Day of the Dead
The first chapter of Necrovision: Lost Company
gives a pretty solid indication of things to come. It begins with a stray zombie lumbering around, looking like Hitler, wearing a kilt and carrying a bit of corrugated iron for a shield.
Before you know it, you’re strafing around, backing away from a horde of undead and blasting an old Kruger because your life depends on it. The bastards suck up bullets like bratwurst too and ammo is limited, so headshots count.
As you progress through the levels you’ll gain weapons ranging from a nail-bat to a MG 08/15 which shreds zombies in an enormously satisfying manner. A little variation to the standard FPS cookie cutter combat has been thrown in too, in the form of dual weapon wielding and effective melee attacks. Sure, you can bob around blapping away with a couple of Krugers, but you can also use, for example, a Kruger and a nail-bat, or a flare pistol and a stick grenade.
While carrying two weapons, the left and right mouse buttons are mapped to your respective hands – a system which works well and adds a bit of diversity to the bloodshed even if it isn’t the most elegant solution.
Who's the boss now?
Kicking or pistol-butting are important weapons in your arsenal too and will help clear some space so you can start exploding heads. The result is that combat is frenetic, gory and fun for the most part, though you can always use your adrenaline power to slow things down if you get overwhelmed – a fact which further cements the game as a title from the mid 90s.
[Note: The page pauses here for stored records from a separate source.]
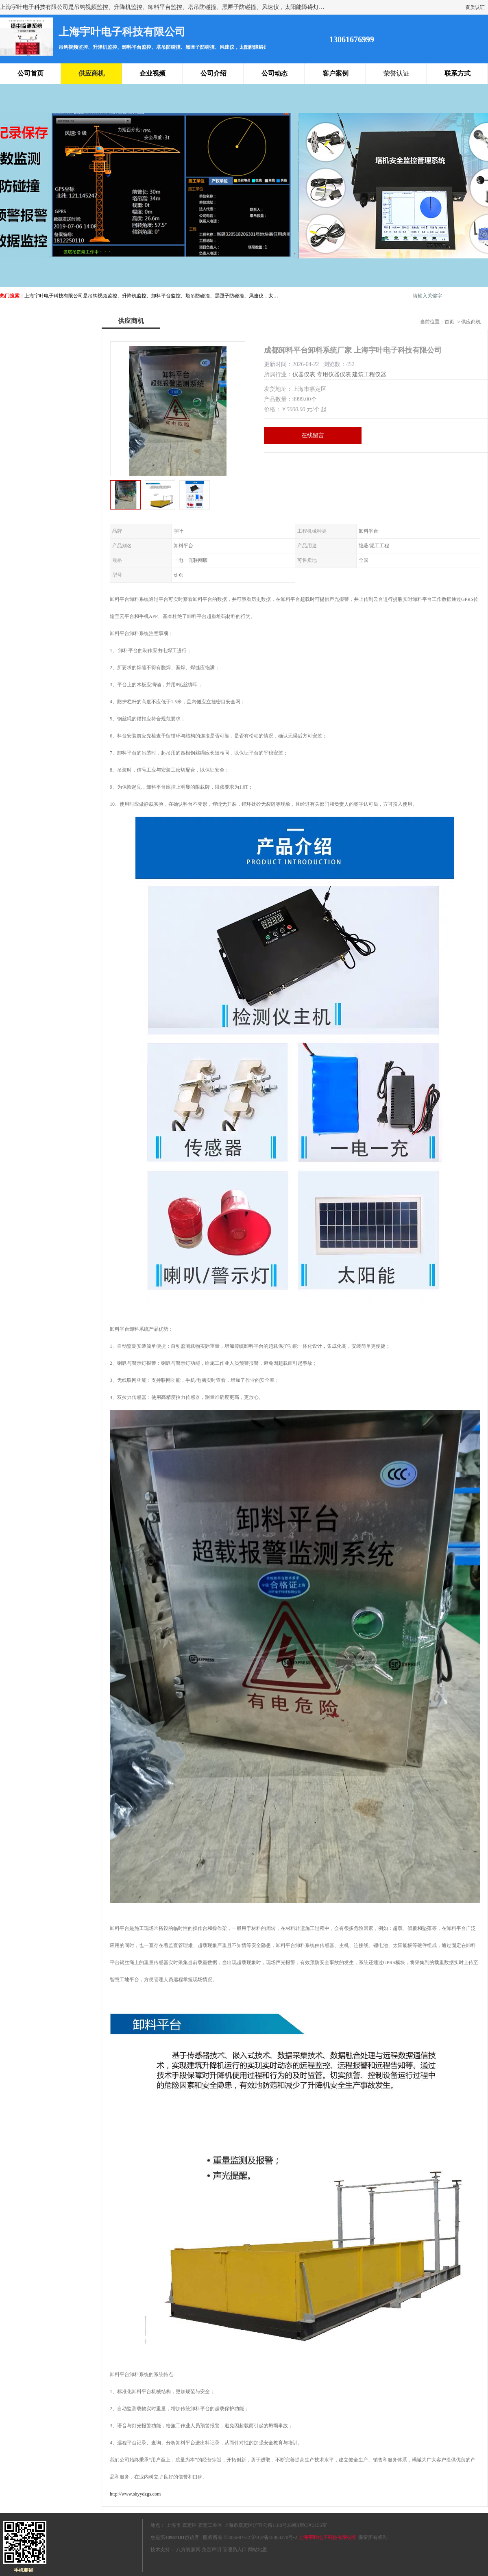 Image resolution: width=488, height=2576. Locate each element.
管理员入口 (234, 2549)
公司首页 (30, 73)
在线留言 (312, 435)
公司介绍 (213, 73)
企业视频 (152, 73)
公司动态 (274, 73)
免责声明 (211, 2549)
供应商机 (91, 73)
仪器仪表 (303, 374)
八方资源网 (188, 2549)
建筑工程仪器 (369, 374)
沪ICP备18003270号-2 (274, 2537)
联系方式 (457, 73)
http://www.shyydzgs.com (135, 2494)
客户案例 (335, 73)
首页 (449, 322)
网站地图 (258, 2549)
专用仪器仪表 (334, 374)
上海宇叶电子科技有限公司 (327, 2537) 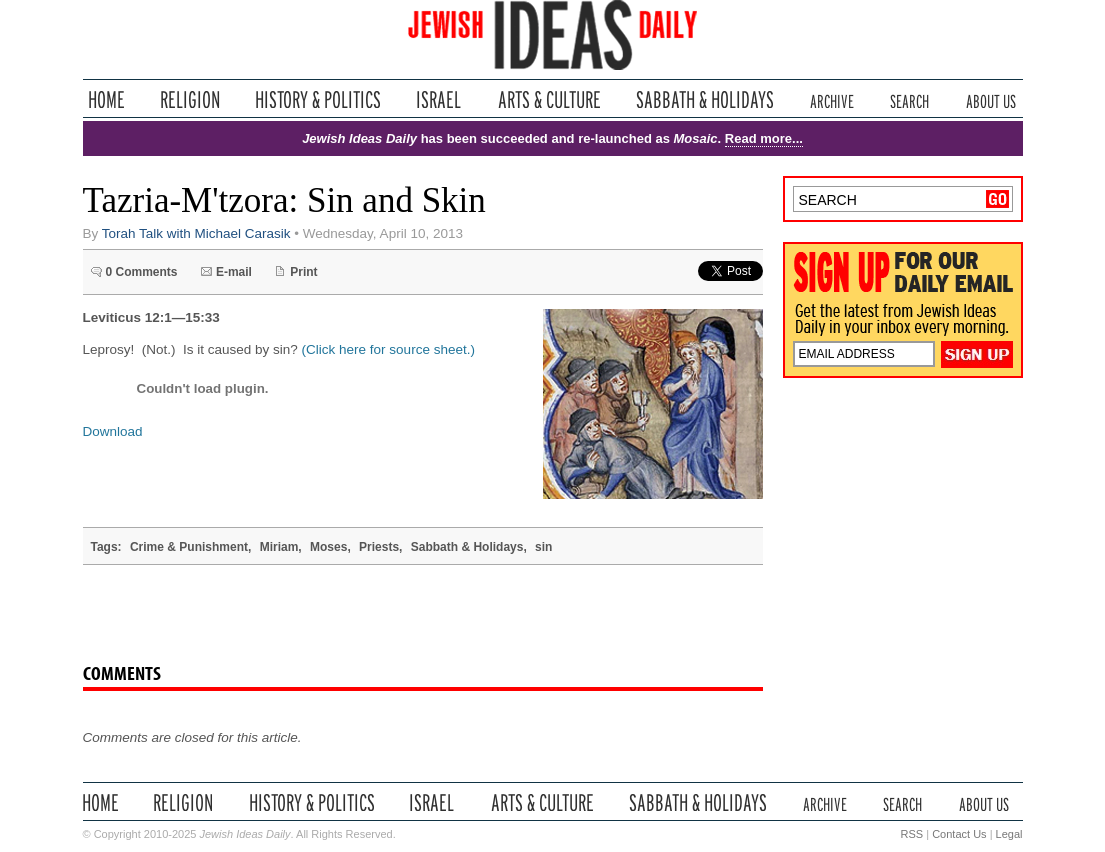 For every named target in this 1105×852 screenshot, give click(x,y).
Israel (439, 99)
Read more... (764, 138)
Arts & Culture (549, 99)
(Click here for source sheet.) (388, 349)
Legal (1009, 834)
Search (909, 99)
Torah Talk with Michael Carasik (196, 233)
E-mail (234, 272)
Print (303, 272)
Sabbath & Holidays (704, 99)
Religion (190, 99)
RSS (912, 834)
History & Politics (318, 99)
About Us (991, 99)
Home (106, 99)
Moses (328, 547)
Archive (832, 99)
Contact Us (959, 834)
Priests (379, 547)
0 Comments (142, 272)
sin (543, 547)
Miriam (279, 547)
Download (113, 431)
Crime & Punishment (189, 547) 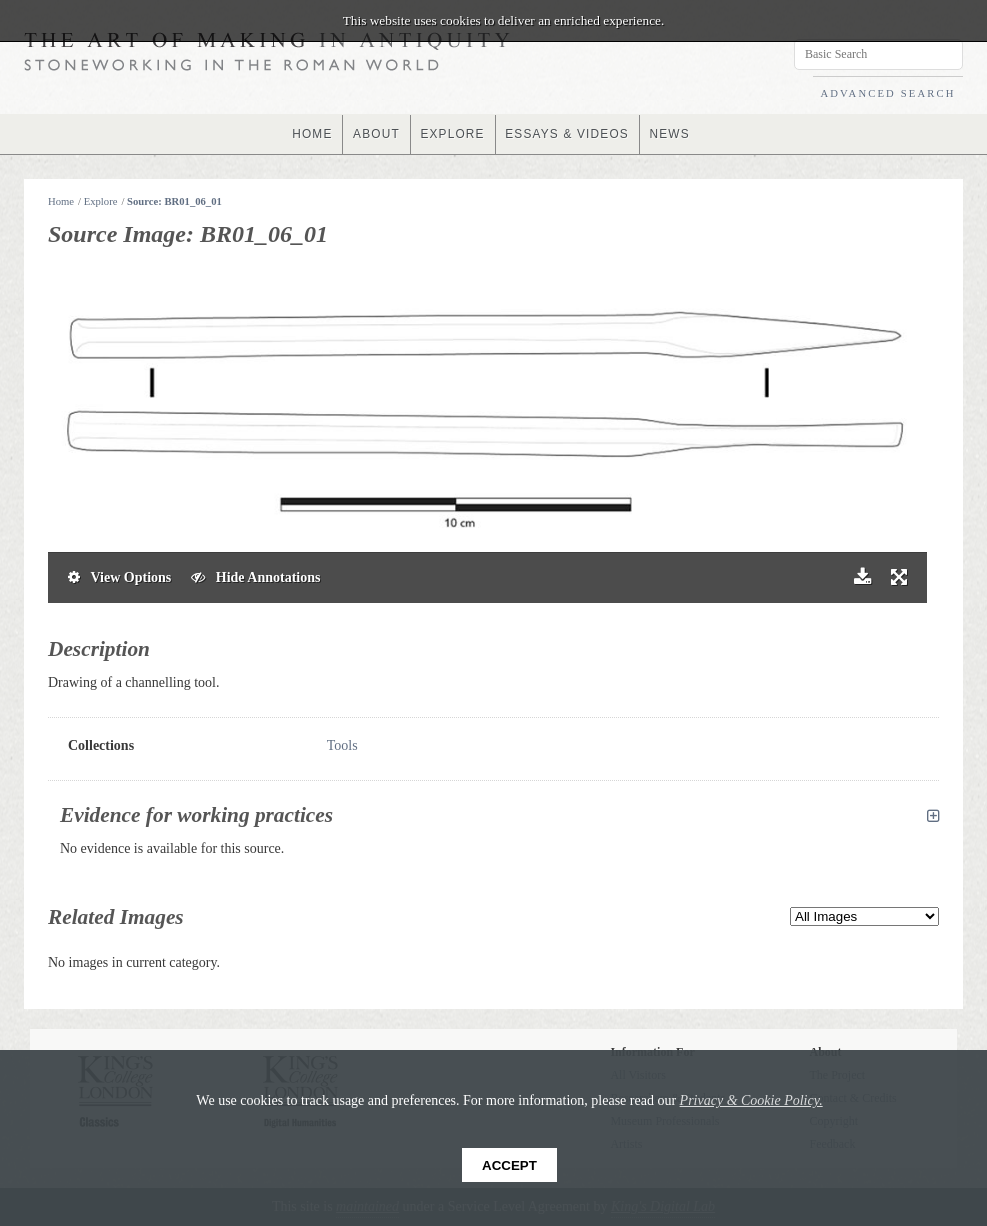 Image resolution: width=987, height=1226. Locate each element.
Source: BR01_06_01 (174, 201)
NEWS (671, 134)
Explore (101, 201)
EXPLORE (452, 134)
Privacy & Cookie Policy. (751, 1100)
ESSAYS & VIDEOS (567, 134)
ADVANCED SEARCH (887, 93)
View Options (119, 577)
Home (61, 201)
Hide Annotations (255, 577)
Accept (509, 1165)
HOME (310, 134)
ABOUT (375, 134)
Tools (342, 745) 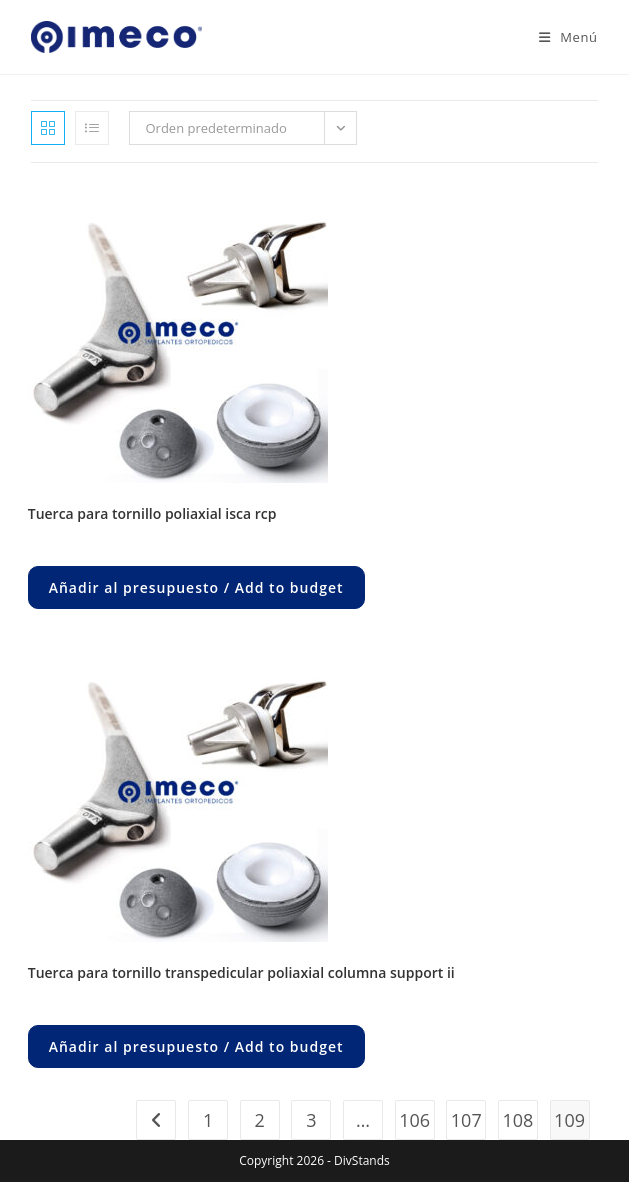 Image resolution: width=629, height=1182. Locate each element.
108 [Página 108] (517, 1120)
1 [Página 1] (208, 1120)
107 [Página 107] (466, 1120)
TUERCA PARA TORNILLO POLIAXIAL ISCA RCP (152, 513)
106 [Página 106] (414, 1120)
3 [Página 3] (311, 1120)
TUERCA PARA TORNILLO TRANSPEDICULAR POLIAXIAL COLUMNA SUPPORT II (241, 972)
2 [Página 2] (260, 1120)
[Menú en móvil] (561, 37)
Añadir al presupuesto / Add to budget (196, 587) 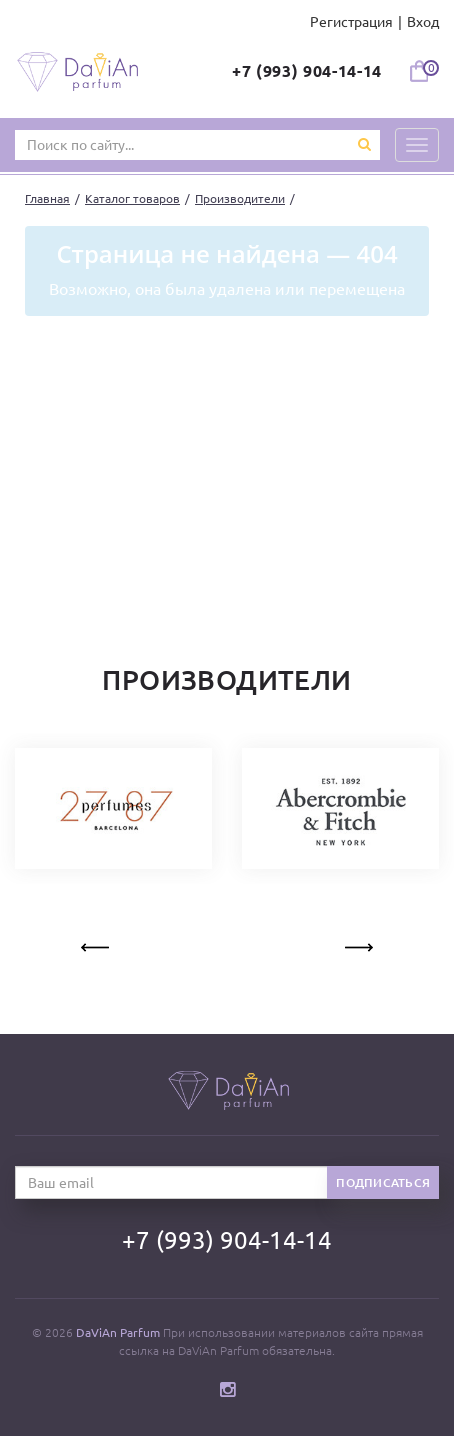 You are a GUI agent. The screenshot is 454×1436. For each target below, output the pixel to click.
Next (357, 944)
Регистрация (351, 22)
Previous (97, 944)
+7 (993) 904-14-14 (307, 71)
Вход (423, 22)
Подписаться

To further vary things up, some vehicle combat has been thrown in. After the first few hours of gaming, you’ll find yourself piloting an old WWI plane and gunning down fire breathing dragons and, later on, stomping a tank over a war-torn battlefield. Sadly, the plane’s handling is ludicrous and you can turn about face practically on the spot. It’s nice to have a bit of variation, but the addition of vehicles only serves to dilute the experience as a whole and muddy the focus of the game with laughable physics. Thankfully, blasting zombies with massive shells with the tank later is more realistic and also more entertaining.
Gore is a large part of the game, which frequently verges on the disgusting. If you’re the kind of person to take a copy Bizarre magazine for a bit of a sit-down during your lunch break, then you’ll get kicks from Necrovision: Lost Company
and we’d recommend the nail-bat in particular for maximum gut-wrenching. If your tastes are a bit more mainstream though then you’ll likely pale at Necrovision
’s exorbitant use of red spatter.
Zombies have to drag themselves out of bed in the morning
Still, despite the low-rent feel of the game everything in the maps has a pleasantly grimy, old quality and the textures are wonderfully detailed even if the actual models are fairly clunky and the visual tone a trifle dull. You have to keep a sharp eye out if you’re to spot all the
magazines and other items that are littered around. The weapons all sound great and it’s feels like a lot of care has gone into its execution.
Being a zombie apocalypse FPS, Necrovision: Lost Company
is permeated with an inevitable feeling of genericism though and it’s hard to get away from how derivative the game actually is, despite how fun it occasionally feels. To really get the most out it, you’re going to need to be a big fan of the genre and be thankful that the time spent in aeroplanes is minimal. Even then, there’s nothing new here and even the old stuff suffers from not being as seamlessly assembled as you might hope.
On the plus side though, the FPS combat which makes up the mainstay of the game is pretty fun in short bursts. The dual-weapon wielding and melee elements really add to the gorefest which you’re nearly always enveloped in and with the detailed level design and believable audio, it’s often an immersive experience. If you’re into bone, brain, blood and zombies, then it’s worth a look. If not, then you’ll just see it as generic zombie shooter #603.